When John came downstairs he was still in his bathrobe. He said he couldn’t breathe; he needed a bit of fresh air.
I’ll bring you some water, Cynthia had said. We can have breakfast outside.
After he’d gone into the yard, Cynthia watched John sink into one of the patio chairs so he could look out over the lawn. He loved that view. He was a handsome man, even now, and Cynthia appreciated him. He’s finally resting, she thought, but that wasn’t it at all. John Moody was waiting, and in no time she was there. He could see her clear as day. Her long red hair, the thin white dress he could see through. She was perfect; he’d forgotten that. Surely, he understood why he’d stayed.
When he had woken on a strange couch in a stranger’s house all those years ago, he’d quickly sat up and put on his shoes. John Moody wasn’t some fool ready to be waylaid. He got his car keys and found a map on top of the desk in the parlor. There was the route he was supposed to take, a thin line of color cutting across the North Shore of Long Island. Easy enough. Easy as pie. But then he heard something that caught his interest. A sound he couldn’t ignore, like wings flapping, or fabric slipping off a woma
n’s shoulders. Twenty steps to the kitchen door. The carpet was worn, the floors wide yellow pine. How could he ever have forgotten how much he had wanted her? His hands were actually shaking when he pushed the door open. Big, white hands, clumsy, young, a man in search of what he wanted. Here was the path, the future, his destiny. Italy was nothing compared to her. Everything that might have been fell away.

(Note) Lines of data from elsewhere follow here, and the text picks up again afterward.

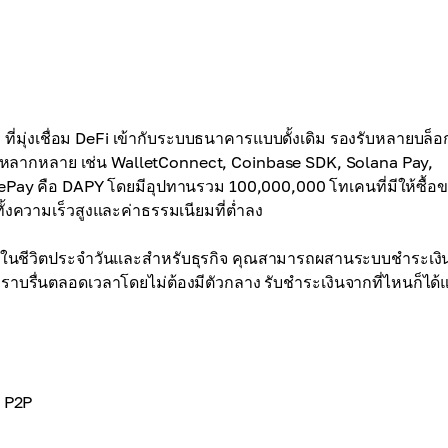
่มุ่งเชื่อม DeFi เข้ากับระบบธนาคารแบบดั้งเดิม รองรับหลายบล็
ลากหลาย เช่น WalletConnect, Coinbase SDK, Solana Pay,
ePay คือ DAPY โดยมีอุปทานรวม 100,000,000 โทเคนที่มีให้ซื้อ
ั้งความเร็วสูงและค่าธรรมเนียมที่ต่ำลง
ุคคลในชีวิตประจำวันและสำหรับธุรกิจ คุณสามารถผสานระบบชำระเงิน
ราบรื่นตลอดเวลาโดยไม่ต้องมีตัวกลาง รับชำระเงินจากที่ไหนก็ได้
 P2P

He stared out at the lawn and understood himself at last. A dozen mourning doves. Pools of dark shadows on the lawn. She was gone, but he didn’t need her to remind him anymore. The way she had turned to him. The way she walked to him. The way he was waiting for her.
He remembered everything now.
A RED MAP ISN’T EASY TO FOLLOW. ANY DOCUMENT MADE of blood and bones is tricky. Wrong turns are easily made, and there are often piles of stones in the road. A person has to disregard time and sorrow and all the damage done. If you follow, if you dare, the thread always leads to whomever or whatever you’ve forgotten: the little girl lost in the woods, the hedgehog, the strand of pearls, the ferryboat, your own father.